Exercise inputs:
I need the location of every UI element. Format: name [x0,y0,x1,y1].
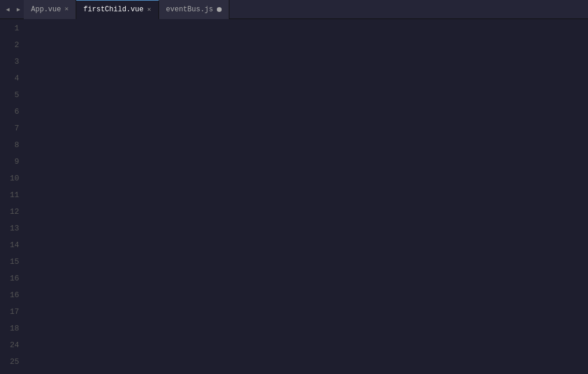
line-num: 9 [7,154,19,170]
tab-label: App.vue [31,5,61,14]
line-num: 15 [7,254,19,270]
tab-label: eventBus.js [166,5,213,14]
line-num: 4 [7,70,19,87]
close-icon[interactable]: ✕ [64,6,69,13]
tab-label: firstChild.vue [83,5,144,14]
line-num: 25 [7,354,19,370]
line-num: 24 [7,337,19,354]
dot-icon [217,7,222,12]
line-num: 11 [7,187,19,204]
arrow-left-icon[interactable]: ◀ [2,6,13,13]
line-num: 8 [7,137,19,154]
line-num: 12 [7,204,19,220]
line-num: 16 [7,270,19,287]
line-num: 10 [7,170,19,187]
tab-bar: ◀ ▶ App.vue ✕ firstChild.vue ✕ eventBus.… [0,0,588,19]
line-num: 1 [7,20,19,37]
tab-firstchild-vue[interactable]: firstChild.vue ✕ [76,0,158,19]
line-num: 14 [7,237,19,254]
editor-container: ◀ ▶ App.vue ✕ firstChild.vue ✕ eventBus.… [0,0,588,374]
line-num: 16 [7,287,19,304]
tab-app-vue[interactable]: App.vue ✕ [24,0,76,19]
line-num: 18 [7,320,19,337]
tab-eventbus-js[interactable]: eventBus.js [159,0,229,19]
code-content [26,19,588,374]
line-num: 17 [7,304,19,320]
line-num: 6 [7,104,19,120]
code-area: 123456789101112131415161617182425 [0,19,588,374]
line-num: 5 [7,87,19,104]
line-num: 7 [7,120,19,137]
line-num: 13 [7,220,19,237]
line-numbers: 123456789101112131415161617182425 [0,19,26,374]
arrow-right-icon[interactable]: ▶ [13,6,24,13]
close-icon[interactable]: ✕ [147,7,151,13]
line-num: 3 [7,54,19,70]
line-num: 2 [7,37,19,54]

Problem details: Using the data above, copy each line that contains "eventBus".

Written answer:
tab-label: eventBus.js [166,5,213,14]
tab-bar: ◀ ▶ App.vue ✕ firstChild.vue ✕ eventBus.… [0,0,588,19]
editor-container: ◀ ▶ App.vue ✕ firstChild.vue ✕ eventBus.… [0,0,588,374]
tab-eventbus-js[interactable]: eventBus.js [159,0,229,19]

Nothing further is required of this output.